In Vivo Tumor Growth Control by General Control Nonderepressible 2 (GCN2) Targeting Agents Results from Kinase Activation

The objective of this study was to determine the therapeutic effect and PK/PD relationship of Hibercell compound HC-7366 after 3 days continuous BID dosing (7 administrations) in the MOLM-16 subcutaneous leukemia xenograft model. Single point plasma concentrations were determined 1 h post dose on day 4. HC-7366 at dose levels of 0.3 mg/kg, 1 mg/kg, 3 mg/kg, 10 mg/kg and 30 mg/kg BID dosing all exhibited significant antitumor activities with TGI% values of 74.8%, 91.5%, 93.6%, 82.0%, and 62.0% (P values < 0.05 vs. vehicle control group), respectively. The maximum antitumor effects were achieved at 3 mg/kg which resulted in Partial Response (PR, =50% tumor regression) in 100% of animals. The plasma concentrations of HC-7366 at 1 h post dose on day 4 provided a single point determination of systemic exposure.

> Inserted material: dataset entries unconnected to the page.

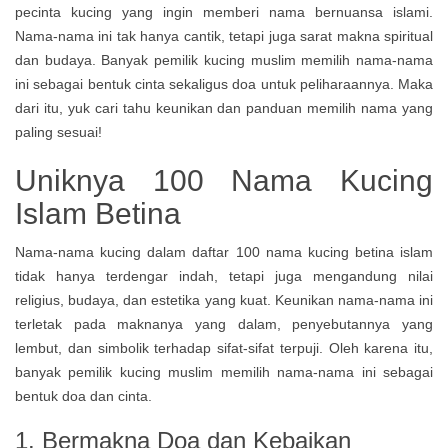
pecinta kucing yang ingin memberi nama bernuansa islami.
Nama-nama ini tak hanya cantik, tetapi juga sarat makna spiritual
dan budaya. Banyak pemilik kucing muslim memilih nama-nama
ini sebagai bentuk cinta sekaligus doa untuk peliharaannya. Maka
dari itu, yuk cari tahu keunikan dan panduan memilih nama yang
paling sesuai!
Uniknya 100 Nama Kucing
Islam Betina
Nama-nama kucing dalam daftar 100 nama kucing betina islam
tidak hanya terdengar indah, tetapi juga mengandung nilai
religius, budaya, dan estetika yang kuat. Keunikan nama-nama ini
terletak pada maknanya yang dalam, penyebutannya yang
lembut, dan simbolik terhadap sifat-sifat terpuji. Oleh karena itu,
banyak pemilik kucing muslim memilih nama-nama ini sebagai
bentuk doa dan cinta.
1. Bermakna Doa dan Kebaikan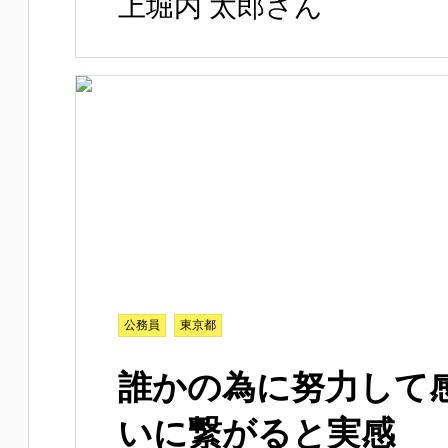
上堀内 太郎さん
公務員
東京都
誰かの為に努力して
いに繋がると実感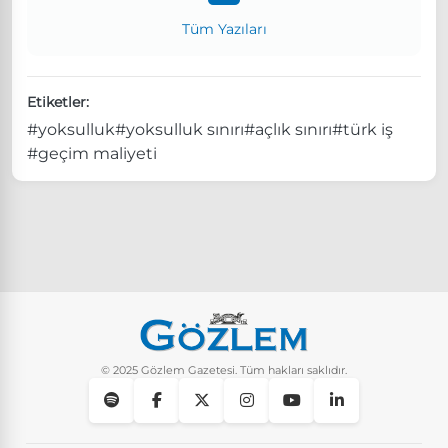
Tüm Yazıları
Etiketler:
#yoksulluk
#yoksulluk sınırı
#açlık sınırı
#türk iş
#geçim maliyeti
© 2025 Gözlem Gazetesi. Tüm hakları saklıdır.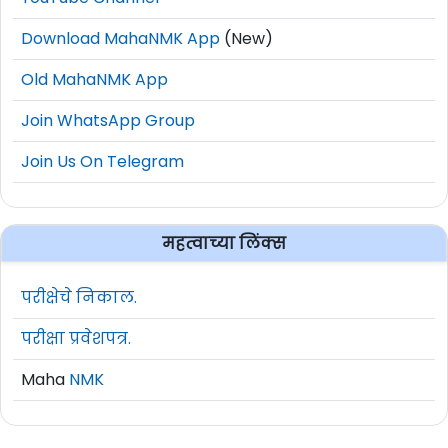
Download MahaNMK App
(New)
Old MahaNMK App
Join WhatsApp Group
Join Us On Telegram
महत्वाच्या लिंक्स
परीक्षेचे निकाल.
परीक्षा प्रवेशपत्र.
Maha
NMK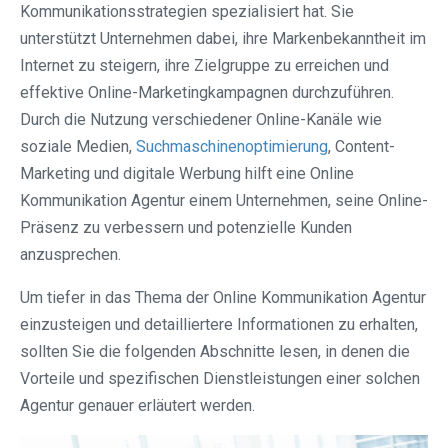
Kommunikationsstrategien spezialisiert hat. Sie
unterstützt Unternehmen dabei, ihre Markenbekanntheit im
Internet zu steigern, ihre Zielgruppe zu erreichen und
effektive Online-Marketingkampagnen durchzuführen.
Durch die Nutzung verschiedener Online-Kanäle wie
soziale Medien,
Suchmaschinenoptimierung
, Content-
Marketing und digitale Werbung hilft eine Online
Kommunikation Agentur einem Unternehmen, seine Online-
Präsenz zu verbessern und potenzielle Kunden
anzusprechen.
Um tiefer in das Thema der Online Kommunikation Agentur
einzusteigen und detailliertere Informationen zu erhalten,
sollten Sie die folgenden Abschnitte lesen, in denen die
Vorteile und spezifischen Dienstleistungen einer solchen
Agentur genauer erläutert werden.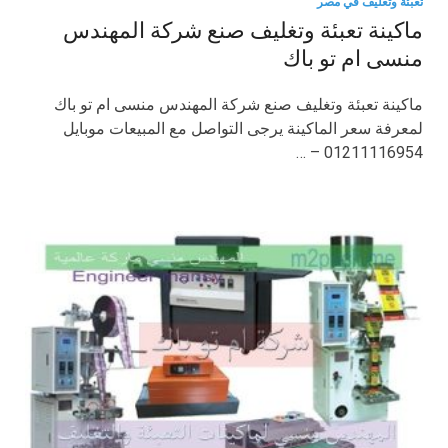
تعبئة وتغليف في مصر
ماكينة تعبئة وتغليف صنع شركة المهندس
منسى ام تو باك
ماكينة تعبئة وتغليف صنع شركة المهندس منسى ام تو باك
لمعرفة سعر الماكينة يرجى التواصل مع المبيعات موبايل
01211116954 – …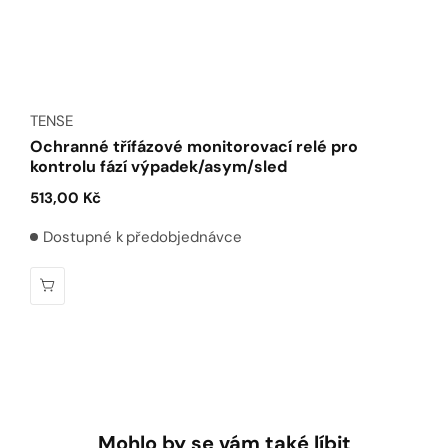
Dodavatel:
TENSE
Ochranné třífázové monitorovací relé pro
kontrolu fází výpadek/asym/sled
Běžná
513,00 Kč
cena
Dostupné k předobjednávce
Mohlo by se vám také líbit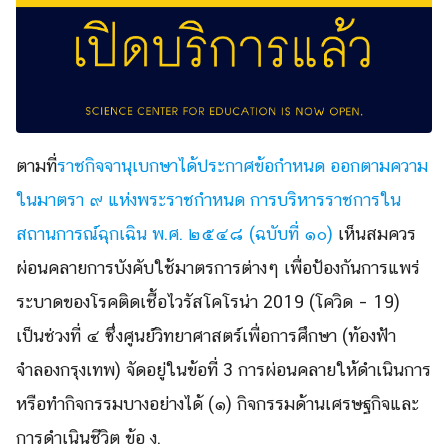
ตามที่
ราชกิจจานุเบกษาได้ประกาศข้อกำหนด ออกตามความ
ในมาตรา ๙ แห่งพระราชกำหนด การบริหารราชการใน
สถานการณ์ฉุกเฉิน พ.ศ. ๒๕๔๘ (ฉบับที่ ๑๐)
เห็นสมควร
ผ่อนคลายการบังคับใช้มาตรการต่างๆ เพื่อป้องกันการแพร่
ระบาดของโรคติดเชื้อไวรัสโคโรน่า 2019 (โควิด – 19)
เป็นช่วงที่ ๔ ซึ่งศูนย์วิทยาศาสตร์เพื่อการศึกษา (ท้องฟ้า
จำลองกรุงเทพ) จัดอยู่ในข้อที่ 3 การผ่อนคลายให้ดำเนินการ
หรือทำกิจกรรมบางอย่างได้ (๑) กิจกรรมด้านเศรษฐกิจและ
การดำเนินชีวิต ข้อ ง.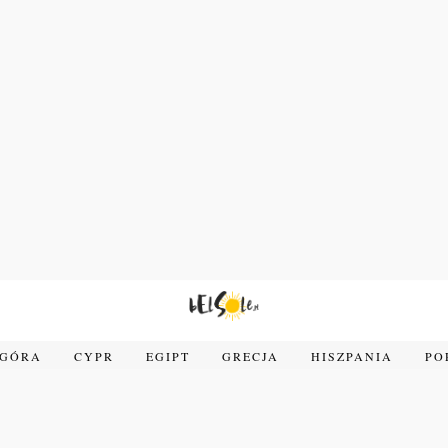
OGÓRA
CYPR
EGIPT
GRECJA
HISZPANIA
PO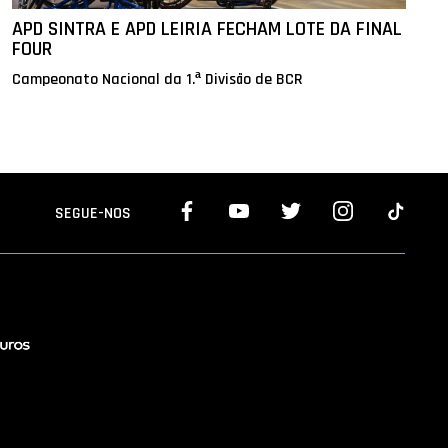
APD SINTRA E APD LEIRIA FECHAM LOTE DA FINAL
FOUR
Campeonato Nacional da 1.ª Divisão de BCR
SEGUE-NOS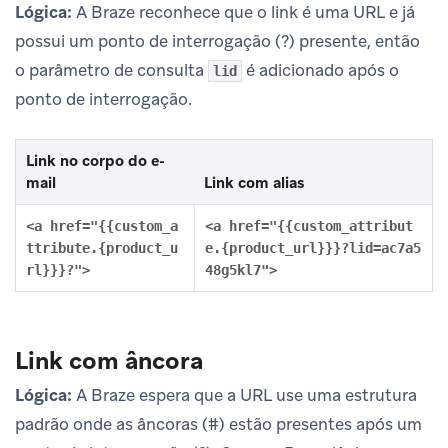
Lógica:
A Braze reconhece que o link é uma URL e já
possui um ponto de interrogação (?) presente, então
o parâmetro de consulta
é adicionado após o
lid
ponto de interrogação.
Link no corpo do e-
mail
Link com alias
<a href="{{custom_a
<a href="{{custom_attribut
ttribute.{product_u
e.{product_url}}}?lid=ac7a5
rl}}}?">
48g5kl7">
Link com âncora
Lógica:
A Braze espera que a URL use uma estrutura
padrão onde as âncoras (#) estão presentes após um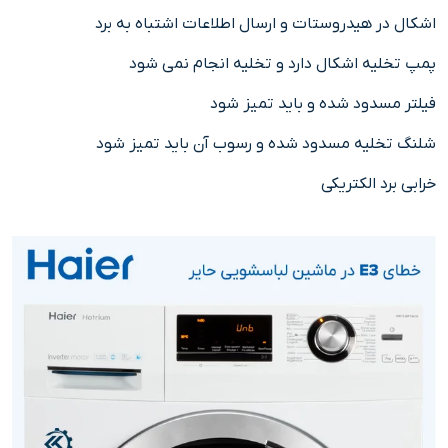
اشکال در هیدروستات و ارسال اطلاعات اشتباه به برد
پمپ تخلیه اشکال دارد و تخلیه انجام نمی شود
فیلتر مسدود شده و باید تمیز شود
شلنگ تخلیه مسدود شده و رسوب آن باید تمیز شود
خرابی برد الکتریکی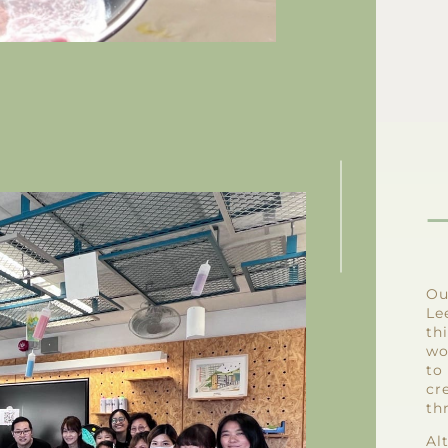
Ou
Le
th
wo
to
cr
th
Al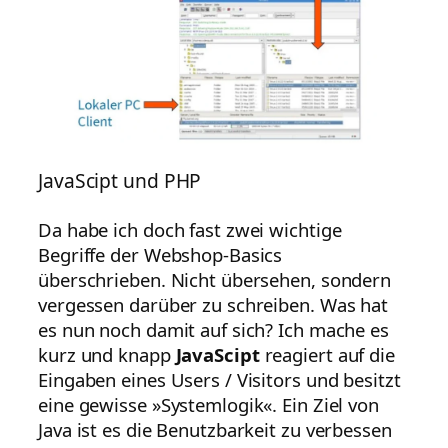
JavaScipt und PHP
Da habe ich doch fast zwei wichtige
Begriffe der Webshop-Basics
überschrieben. Nicht übersehen, sondern
vergessen darüber zu schreiben. Was hat
es nun noch damit auf sich? Ich mache es
kurz und knapp
JavaScipt
reagiert auf die
Eingaben eines Users / Visitors und besitzt
eine gewisse »Systemlogik«. Ein Ziel von
Java ist es die Benutzbarkeit zu verbessen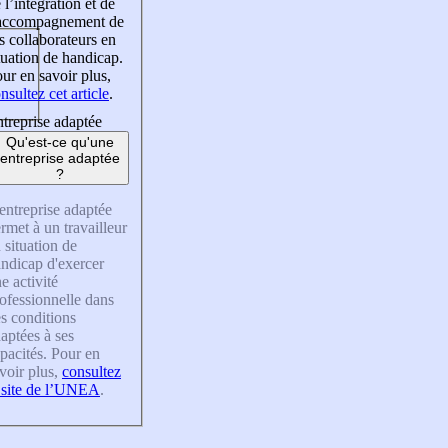
 l’intégration et de
’accompagnement de
s collaborateurs en
tuation de handicap.
ur en savoir plus,
nsultez cet article
.
treprise adaptée
Qu'est-ce qu'une
entreprise adaptée
?
entreprise adaptée
rmet à un travailleur
 situation de
ndicap d'exercer
e activité
ofessionnelle dans
s conditions
aptées à ses
pacités. Pour en
voir plus,
consultez
 site de l’UNEA
.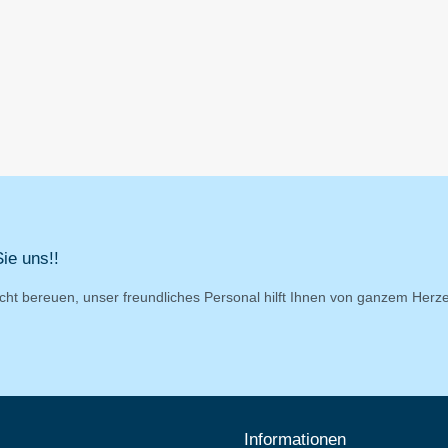
ie uns!!
cht bereuen, unser freundliches Personal hilft Ihnen von ganzem Herz
Informationen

The concentrations increased in approximate proportion to dose level across the range 0.3 – 30 mg/kg. These data indicate that HC-7366 treatment exhibits a 'U-shaped' dose/exposure-response relationship in this model when dosed at 0.3, 1, 3, 10 or 30 mg/kg, orally (PO), twice per day (BID). Regarding the safety profile, most animals treated with HC-7366 at dose level of 1 mg/kg and 3 mg/kg showed minor to moderate BW loss during the study period. IHC on these samples demonstrated maximal induction of the ATF4 targets ASNS, PSAT1 and PHGDH at 1 and 3 mg/kg doses, with 0.3, 10 and 30 have smaller increases over vehicle. RNA-Seq confirmed that the ASNS, PSAT1 and PHGDH effects were regulated at the mRNA level in the U-shaped manner. DDIT3, BBC3, and ATF4 mRNA also demonstrated a U-shaped upregulation, with maximal effect at 3 mg/kg. Notably, PPP1R15A, MCL1, PPP1R15B, EIF2AK4, CASP3, and EIF2S1 mRNA showed much more modest regulation. These data strongly suggest that HC-7366 is having its maximal efficacy in MOLM-16 when it is behaving as a GCN2 activator (i.e., at 1 and 3 mg/kg), where higher concentrations begin to inhibit this effect (at 10 and 30 mg/kg). Overall design: RNA-Seq profiling of subcutaneous MOLM-16 xenograft tumor samples from mice treated for 4 days with vehicle as control or 0.3, 1, 3, 10 or 30 mg/kg HC-7366. 9 replicates per treatment arm. Tumor from untreated mice was also collected and profiled (n=5).